BEGIN Records supplied
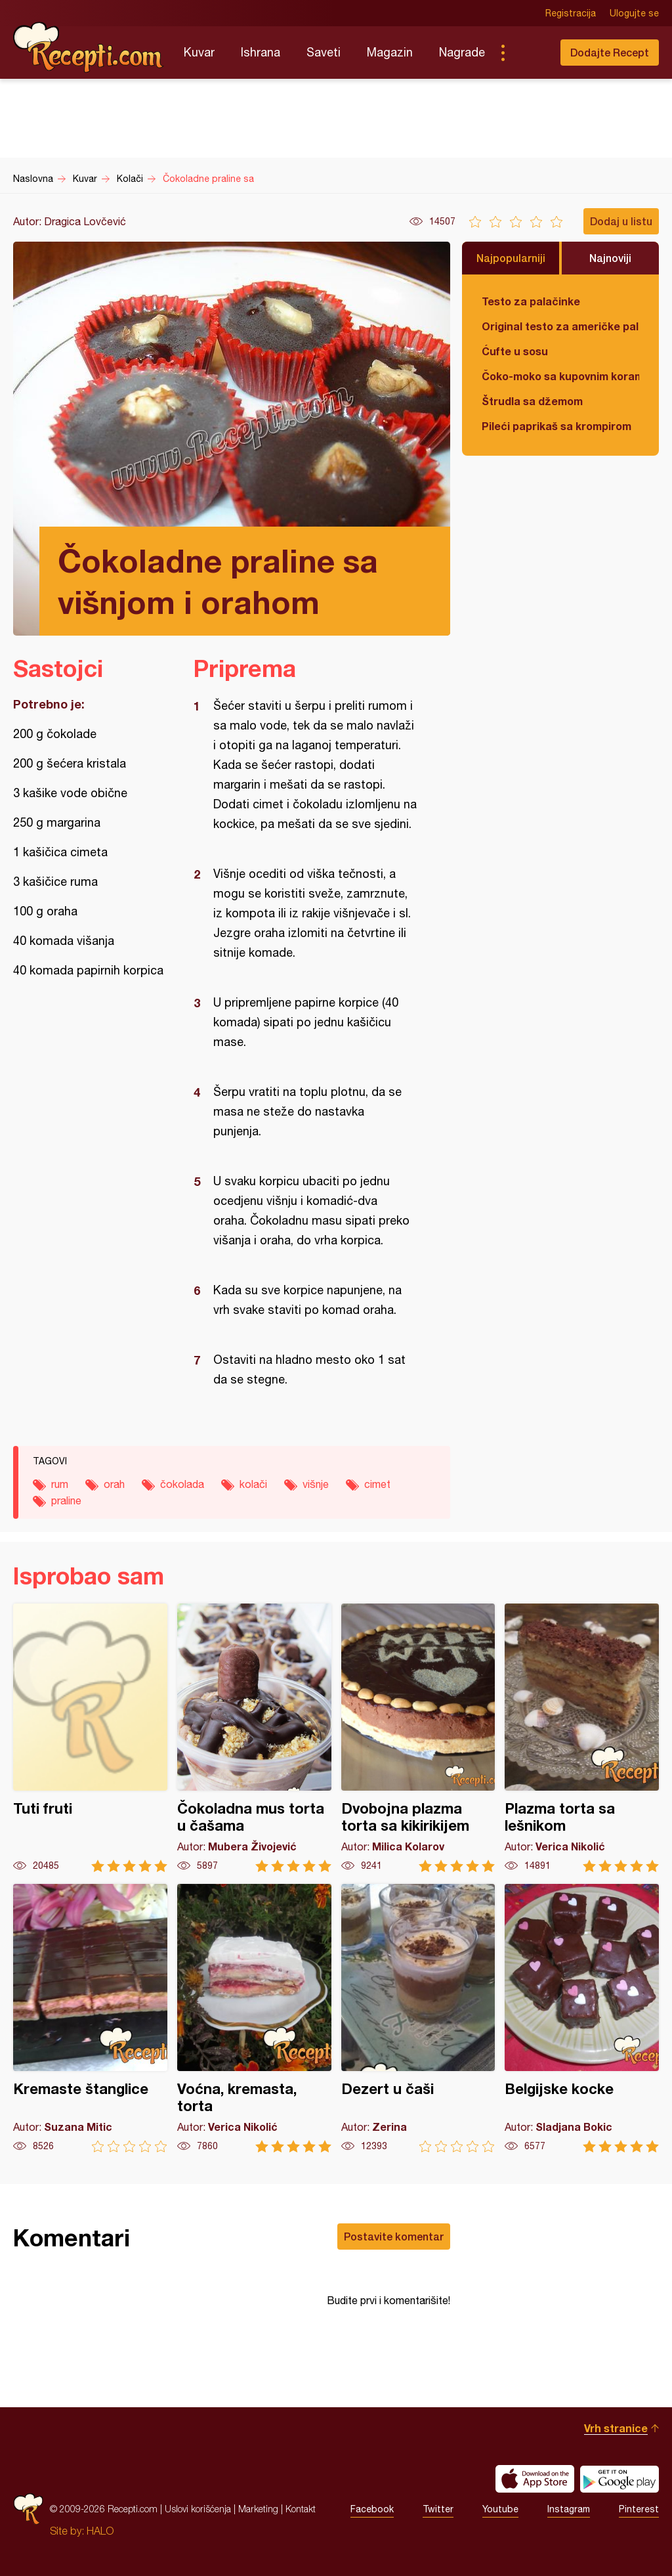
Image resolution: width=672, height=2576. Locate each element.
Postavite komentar (394, 2236)
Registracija (570, 13)
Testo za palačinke (531, 301)
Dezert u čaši (418, 2018)
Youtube (500, 2509)
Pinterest (639, 2509)
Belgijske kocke (582, 2018)
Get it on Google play (619, 2479)
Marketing (258, 2508)
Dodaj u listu (621, 221)
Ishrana (260, 52)
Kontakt (300, 2508)
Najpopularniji (510, 257)
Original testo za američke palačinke (560, 326)
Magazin (390, 52)
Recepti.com (88, 47)
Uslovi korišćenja (198, 2508)
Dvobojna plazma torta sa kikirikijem (418, 1738)
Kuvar (199, 52)
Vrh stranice (616, 2428)
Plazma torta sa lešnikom (582, 1738)
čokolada (182, 1484)
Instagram (568, 2509)
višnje (316, 1484)
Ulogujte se (634, 13)
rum (59, 1484)
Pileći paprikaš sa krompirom (556, 426)
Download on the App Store (534, 2479)
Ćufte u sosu (515, 351)
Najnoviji (610, 257)
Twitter (438, 2509)
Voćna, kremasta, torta (254, 2018)
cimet (377, 1484)
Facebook (372, 2509)
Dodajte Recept (609, 52)
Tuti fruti (90, 1738)
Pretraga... (529, 52)
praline (66, 1500)
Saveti (323, 52)
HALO (100, 2531)
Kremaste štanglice (90, 2018)
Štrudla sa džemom (532, 401)
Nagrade (462, 52)
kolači (253, 1484)
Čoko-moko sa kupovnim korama (560, 376)
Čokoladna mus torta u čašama (254, 1738)
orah (114, 1484)
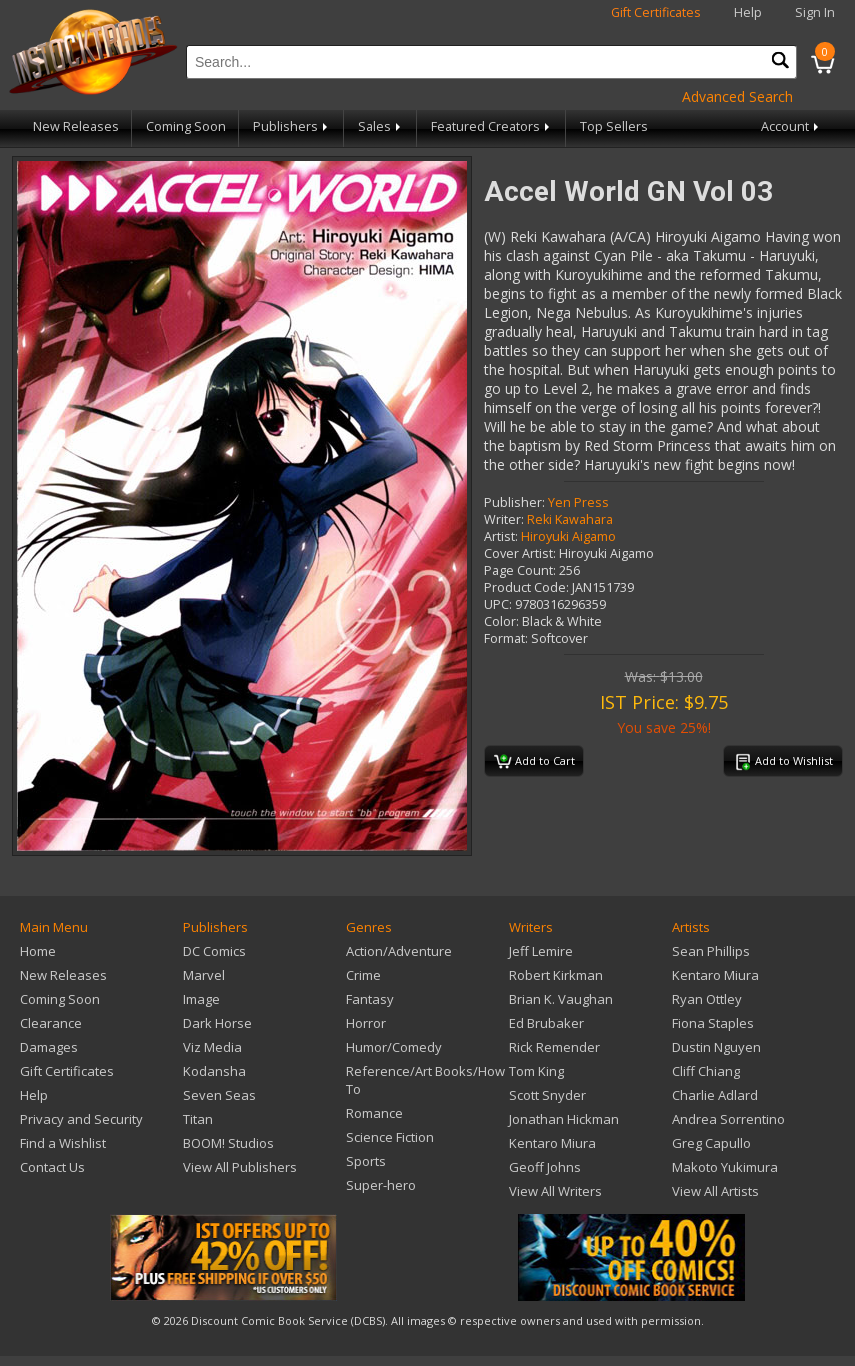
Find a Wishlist (63, 1143)
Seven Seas (219, 1095)
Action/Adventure (399, 951)
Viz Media (212, 1047)
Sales (381, 126)
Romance (374, 1113)
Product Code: (526, 587)
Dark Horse (217, 1023)
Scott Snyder (547, 1095)
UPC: (498, 604)
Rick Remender (554, 1047)
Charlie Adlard (715, 1095)
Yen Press (578, 502)
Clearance (51, 1023)
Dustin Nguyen (716, 1047)
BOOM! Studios (228, 1143)
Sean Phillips (711, 951)
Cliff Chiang (706, 1071)
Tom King (536, 1071)
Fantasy (370, 999)
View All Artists (715, 1191)
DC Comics (214, 951)
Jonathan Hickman (564, 1119)
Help (748, 12)
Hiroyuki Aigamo (568, 536)
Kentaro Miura (552, 1143)
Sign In (815, 12)
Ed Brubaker (546, 1023)
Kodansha (214, 1071)
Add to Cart (534, 762)
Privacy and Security (81, 1119)
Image (201, 999)
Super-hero (381, 1185)
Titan (198, 1119)
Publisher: (514, 502)
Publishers (292, 126)
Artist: (501, 536)
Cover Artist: (520, 553)
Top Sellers (614, 126)
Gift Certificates (656, 12)
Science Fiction (390, 1137)
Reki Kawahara (570, 519)
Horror (366, 1023)
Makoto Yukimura (725, 1167)
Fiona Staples (713, 1023)
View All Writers (555, 1191)
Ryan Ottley (707, 999)
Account (791, 126)
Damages (49, 1047)
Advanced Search (737, 96)
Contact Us (52, 1167)
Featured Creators (492, 126)
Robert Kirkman (556, 975)
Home (38, 951)
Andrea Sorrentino (728, 1119)
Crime (363, 975)
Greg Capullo (711, 1143)
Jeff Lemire (541, 951)
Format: (506, 638)
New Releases (76, 126)
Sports (366, 1161)
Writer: (504, 519)
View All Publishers (240, 1167)
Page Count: (520, 570)
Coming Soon (186, 126)
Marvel (204, 975)
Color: (501, 621)
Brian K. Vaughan (561, 999)
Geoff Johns (545, 1167)
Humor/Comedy (394, 1047)
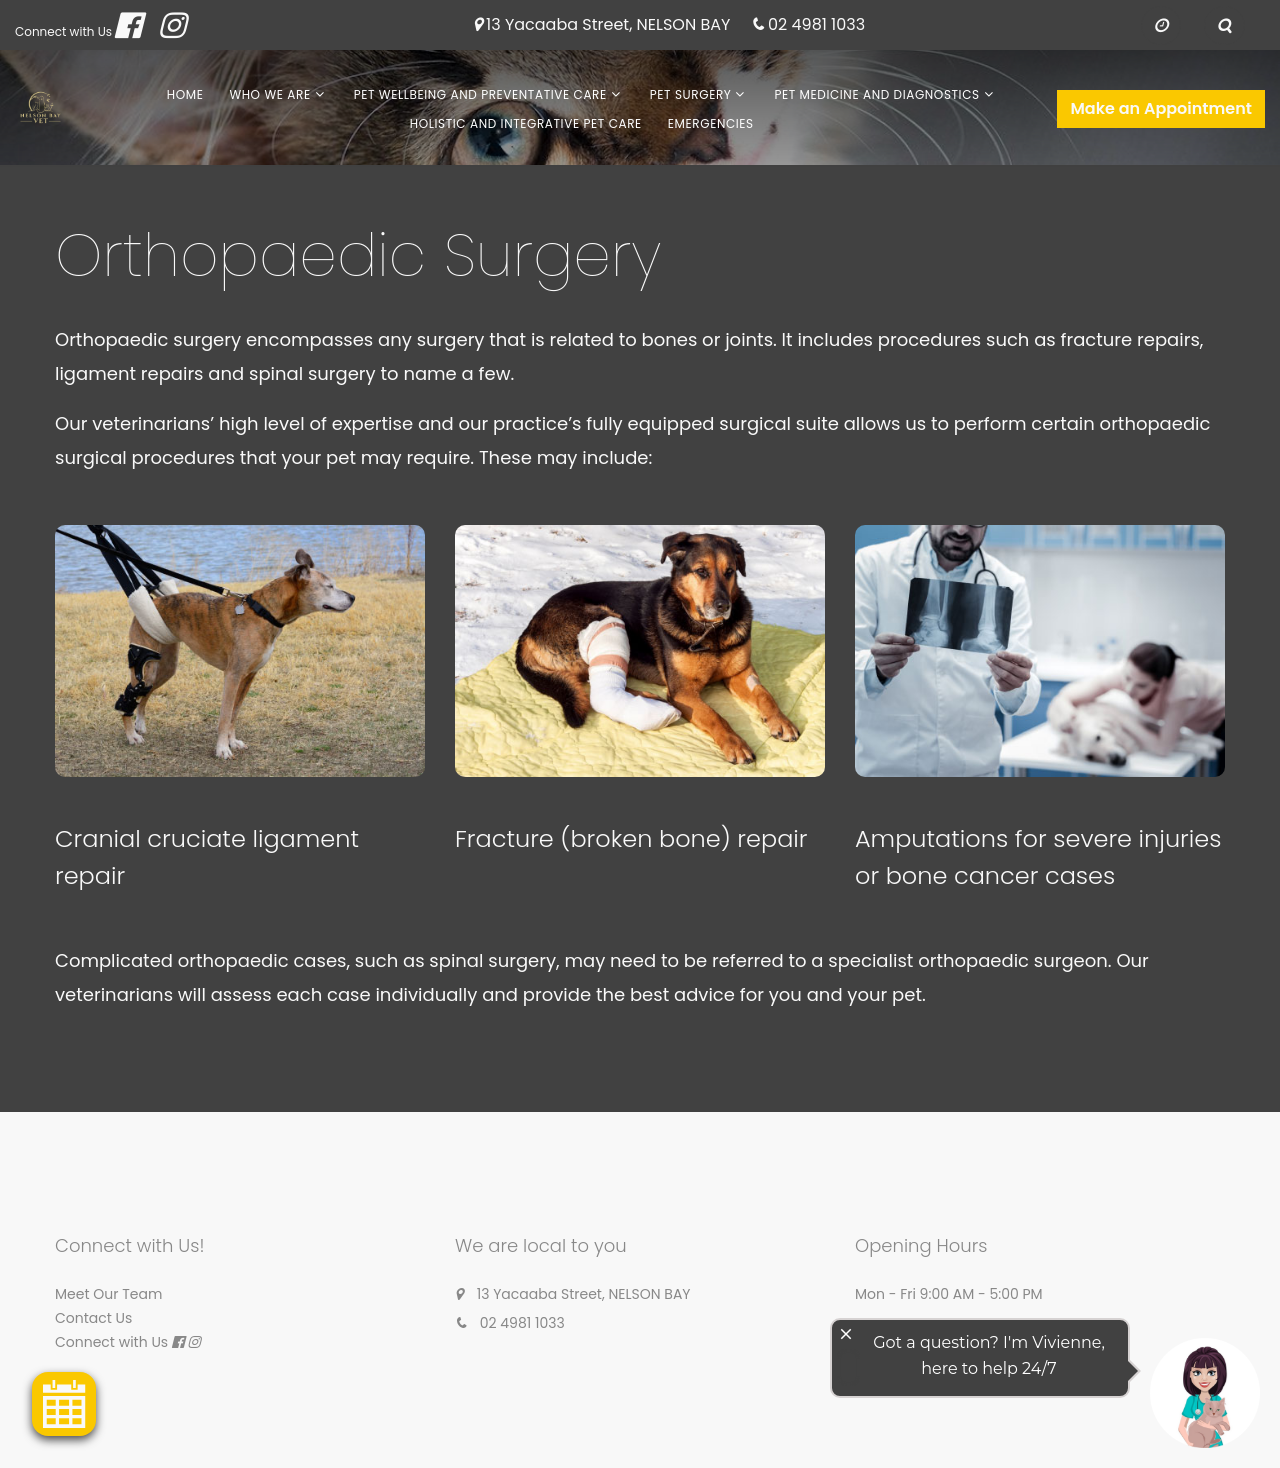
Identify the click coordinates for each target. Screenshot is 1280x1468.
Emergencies (711, 123)
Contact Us (93, 1318)
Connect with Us (63, 31)
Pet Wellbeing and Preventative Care (480, 94)
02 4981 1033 (816, 25)
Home (185, 94)
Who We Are (269, 94)
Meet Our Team (108, 1294)
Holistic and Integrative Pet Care (526, 123)
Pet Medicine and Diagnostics (876, 94)
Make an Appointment (1161, 108)
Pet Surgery (691, 94)
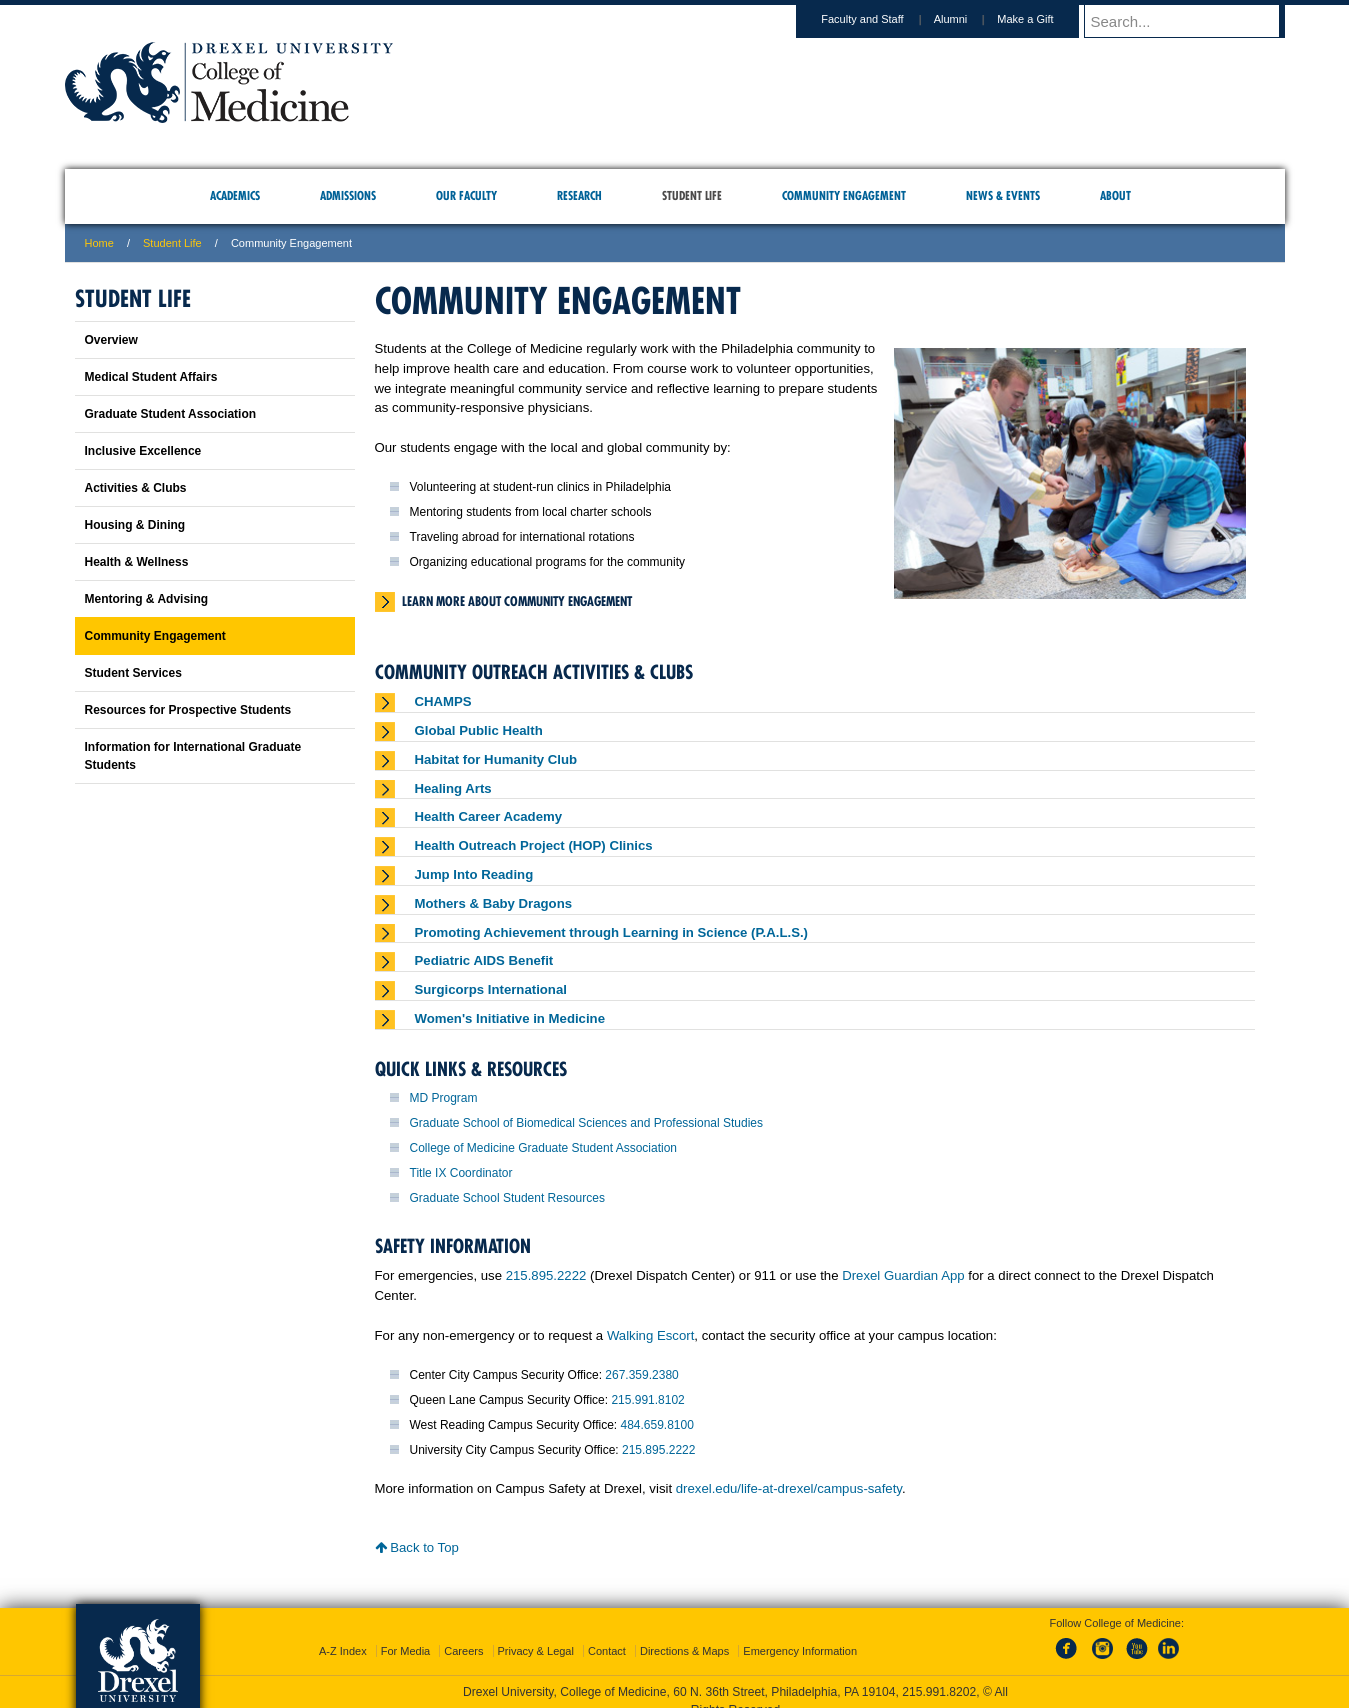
END Records supplied
• **Exercise**
Could you reproduce exactly the lines from the first line of the listing through the line containing "Get it on Google play (619, 2479)", both included, with pictures left out?

• **Solution to this task**
Image resolution: width=672, height=2576. Locate each element.
Postavite komentar (394, 2236)
Registracija (570, 13)
Testo za palačinke (531, 301)
Dezert u čaši (418, 2018)
Youtube (500, 2509)
Pinterest (639, 2509)
Belgijske kocke (582, 2018)
Get it on Google play (619, 2479)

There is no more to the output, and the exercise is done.